Ce à quoi M. Poisson, Président de notre communauté de communes, a répondu en plusieurs points dont les suivants :

- s’abstenir n’est pas une position courageuse pour lui 

(Pourtant… Voir ci-dessous l’extrait de P.V. : résultat d’un vote du Conseil municipal du 08/04/10)

Extrait CR CM votes 08-04-10  

- notre position ne serait qu’une « posture »…

(Le combat pour la parité, une posture ? La défense de la proportionnalité, une posture ? L’exigence de transparence démocratique, une posture ?... Nous vous laissons juges.)

- notre attitude est « politicienne » et Jean-Luc Trotignon devait vraisemblablement là suivre les consignes de son parti

(Ce dernier n’appartient plus à aucun parti politique depuis fin 2009)

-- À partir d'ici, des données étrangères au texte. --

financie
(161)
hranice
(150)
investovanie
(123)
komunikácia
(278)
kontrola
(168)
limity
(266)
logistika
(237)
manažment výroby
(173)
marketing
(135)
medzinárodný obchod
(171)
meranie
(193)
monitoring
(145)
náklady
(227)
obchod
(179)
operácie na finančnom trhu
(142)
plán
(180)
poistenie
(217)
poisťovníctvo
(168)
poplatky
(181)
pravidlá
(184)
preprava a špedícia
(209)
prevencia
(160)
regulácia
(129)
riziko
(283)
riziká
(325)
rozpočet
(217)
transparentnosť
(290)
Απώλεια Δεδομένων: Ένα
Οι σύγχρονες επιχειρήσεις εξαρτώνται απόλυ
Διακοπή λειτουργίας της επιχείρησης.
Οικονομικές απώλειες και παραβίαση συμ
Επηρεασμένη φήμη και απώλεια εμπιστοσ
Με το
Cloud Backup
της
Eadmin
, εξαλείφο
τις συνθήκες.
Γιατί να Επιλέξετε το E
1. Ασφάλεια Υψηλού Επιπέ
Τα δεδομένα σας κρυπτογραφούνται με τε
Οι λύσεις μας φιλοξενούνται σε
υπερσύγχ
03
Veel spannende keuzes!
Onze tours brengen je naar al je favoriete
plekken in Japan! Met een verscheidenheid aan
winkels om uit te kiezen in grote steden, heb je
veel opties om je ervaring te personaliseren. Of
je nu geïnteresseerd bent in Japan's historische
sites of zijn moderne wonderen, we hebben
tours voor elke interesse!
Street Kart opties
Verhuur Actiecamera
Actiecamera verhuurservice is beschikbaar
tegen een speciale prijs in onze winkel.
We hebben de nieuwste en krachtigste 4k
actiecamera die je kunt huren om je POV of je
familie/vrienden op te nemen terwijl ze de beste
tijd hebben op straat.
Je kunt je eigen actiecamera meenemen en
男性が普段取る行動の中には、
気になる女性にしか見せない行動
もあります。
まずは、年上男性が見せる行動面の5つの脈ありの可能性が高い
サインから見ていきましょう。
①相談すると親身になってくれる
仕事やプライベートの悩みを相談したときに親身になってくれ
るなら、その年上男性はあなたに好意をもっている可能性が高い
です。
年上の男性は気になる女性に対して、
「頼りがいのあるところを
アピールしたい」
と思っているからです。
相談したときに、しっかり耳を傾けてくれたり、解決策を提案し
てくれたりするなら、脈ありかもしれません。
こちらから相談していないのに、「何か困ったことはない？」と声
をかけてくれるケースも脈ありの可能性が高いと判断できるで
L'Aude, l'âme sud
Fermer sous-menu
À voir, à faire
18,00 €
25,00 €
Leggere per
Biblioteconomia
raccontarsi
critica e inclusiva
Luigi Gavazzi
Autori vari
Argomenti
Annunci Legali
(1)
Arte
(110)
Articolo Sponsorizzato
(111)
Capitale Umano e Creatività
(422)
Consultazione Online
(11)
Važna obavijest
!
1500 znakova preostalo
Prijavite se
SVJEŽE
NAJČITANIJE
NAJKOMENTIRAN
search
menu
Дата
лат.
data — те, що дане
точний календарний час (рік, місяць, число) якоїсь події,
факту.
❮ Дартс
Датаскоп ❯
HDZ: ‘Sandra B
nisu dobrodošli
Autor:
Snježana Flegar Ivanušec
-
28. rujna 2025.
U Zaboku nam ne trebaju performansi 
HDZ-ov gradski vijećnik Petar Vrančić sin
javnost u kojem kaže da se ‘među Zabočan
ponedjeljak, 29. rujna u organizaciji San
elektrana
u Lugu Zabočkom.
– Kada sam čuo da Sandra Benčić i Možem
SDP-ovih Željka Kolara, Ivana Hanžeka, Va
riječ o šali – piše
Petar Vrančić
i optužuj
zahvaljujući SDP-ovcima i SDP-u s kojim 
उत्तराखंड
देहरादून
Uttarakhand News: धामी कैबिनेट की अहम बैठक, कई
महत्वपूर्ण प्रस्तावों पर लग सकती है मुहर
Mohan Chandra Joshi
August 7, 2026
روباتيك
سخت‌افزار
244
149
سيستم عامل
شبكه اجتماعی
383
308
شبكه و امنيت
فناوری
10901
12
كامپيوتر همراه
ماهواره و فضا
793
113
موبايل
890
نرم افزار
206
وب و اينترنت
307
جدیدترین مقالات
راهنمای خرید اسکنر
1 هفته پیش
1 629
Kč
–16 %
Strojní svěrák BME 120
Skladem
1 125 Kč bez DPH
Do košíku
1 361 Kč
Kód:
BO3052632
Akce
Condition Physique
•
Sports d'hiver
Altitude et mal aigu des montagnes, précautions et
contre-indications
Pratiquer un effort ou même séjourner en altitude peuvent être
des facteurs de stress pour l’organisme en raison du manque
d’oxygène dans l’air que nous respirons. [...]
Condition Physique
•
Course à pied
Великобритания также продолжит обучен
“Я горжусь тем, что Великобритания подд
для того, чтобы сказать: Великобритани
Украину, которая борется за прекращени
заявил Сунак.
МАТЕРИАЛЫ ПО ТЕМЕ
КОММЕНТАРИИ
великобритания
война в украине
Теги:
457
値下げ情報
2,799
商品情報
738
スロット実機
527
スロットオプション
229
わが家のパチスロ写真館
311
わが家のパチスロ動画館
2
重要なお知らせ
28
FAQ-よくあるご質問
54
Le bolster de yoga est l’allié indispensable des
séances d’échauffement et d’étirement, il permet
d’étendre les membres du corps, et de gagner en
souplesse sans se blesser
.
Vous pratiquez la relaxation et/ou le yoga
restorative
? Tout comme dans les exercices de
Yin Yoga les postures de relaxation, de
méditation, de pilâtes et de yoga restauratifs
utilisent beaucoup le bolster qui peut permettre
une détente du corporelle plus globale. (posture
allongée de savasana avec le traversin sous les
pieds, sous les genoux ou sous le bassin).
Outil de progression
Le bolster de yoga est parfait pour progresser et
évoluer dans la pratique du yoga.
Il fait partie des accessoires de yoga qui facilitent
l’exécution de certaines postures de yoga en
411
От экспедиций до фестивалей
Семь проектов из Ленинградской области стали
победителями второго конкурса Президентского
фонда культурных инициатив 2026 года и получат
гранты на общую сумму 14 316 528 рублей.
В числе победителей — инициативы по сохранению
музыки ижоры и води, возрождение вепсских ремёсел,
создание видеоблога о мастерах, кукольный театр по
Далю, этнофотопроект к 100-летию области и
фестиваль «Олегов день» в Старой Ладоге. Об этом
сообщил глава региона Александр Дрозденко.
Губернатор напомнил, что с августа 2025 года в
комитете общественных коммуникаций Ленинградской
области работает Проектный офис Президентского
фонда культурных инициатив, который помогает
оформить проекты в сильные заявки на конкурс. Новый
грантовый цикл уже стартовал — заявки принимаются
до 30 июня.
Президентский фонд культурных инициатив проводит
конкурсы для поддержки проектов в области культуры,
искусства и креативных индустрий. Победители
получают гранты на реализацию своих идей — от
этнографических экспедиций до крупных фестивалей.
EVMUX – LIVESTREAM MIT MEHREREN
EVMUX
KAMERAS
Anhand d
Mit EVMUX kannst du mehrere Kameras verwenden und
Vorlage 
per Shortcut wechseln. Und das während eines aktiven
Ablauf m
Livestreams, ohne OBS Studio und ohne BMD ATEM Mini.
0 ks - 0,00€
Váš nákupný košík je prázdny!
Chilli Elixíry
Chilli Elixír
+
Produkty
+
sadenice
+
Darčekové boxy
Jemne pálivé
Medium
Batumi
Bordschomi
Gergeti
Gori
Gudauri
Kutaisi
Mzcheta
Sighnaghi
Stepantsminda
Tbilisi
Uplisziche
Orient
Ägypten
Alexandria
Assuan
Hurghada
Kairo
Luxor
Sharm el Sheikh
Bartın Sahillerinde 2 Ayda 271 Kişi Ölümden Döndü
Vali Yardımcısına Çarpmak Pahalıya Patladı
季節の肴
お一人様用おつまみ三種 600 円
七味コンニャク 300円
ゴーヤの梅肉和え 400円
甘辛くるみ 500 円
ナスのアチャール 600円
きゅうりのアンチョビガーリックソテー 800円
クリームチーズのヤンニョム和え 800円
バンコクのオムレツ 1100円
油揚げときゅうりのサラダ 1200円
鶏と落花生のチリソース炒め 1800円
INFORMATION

- concernant la nouvelle intercommunalité proposée par le Préfet, nous n’avons pas à nous plaindre de l’absence de concertation avec l’ensemble des élus, puisque nous pouvions écrire au Préfet pour lui donner notre avis

- enfin il est en droit de réunir un Conseil « privé » de nos élus communautaires s’il le souhaite et, si cela ne nous convient pas, nous n’avons qu’à nous retourner vers le Tribunal administratif !

(Ce droit n’est en tout cas pas prévu dans les statuts de la CCPFY, ni dans son règlement intérieur. Et concernant une requête au Tribunal administratif - qui présente là beaucoup moins d’intérêt qu’un simple débat public en Conseil -, il savait pertinemment qu’en apprenant près de 6 mois plus tard la tenue de ce « Conseil communautaire privé », nous étions hors délai pour la déposer…)

Si vous souhaitez avoir l’intégralité de sa réponse, rendez-vous sur le site de la Mairie, lorsque le procès-verbal de ce conseil municipal y sera mis en ligne. 

 

Post-scriptum : La fin des travaux de l’école élémentaire de la Louvière a été annoncée pour mi-août prochain.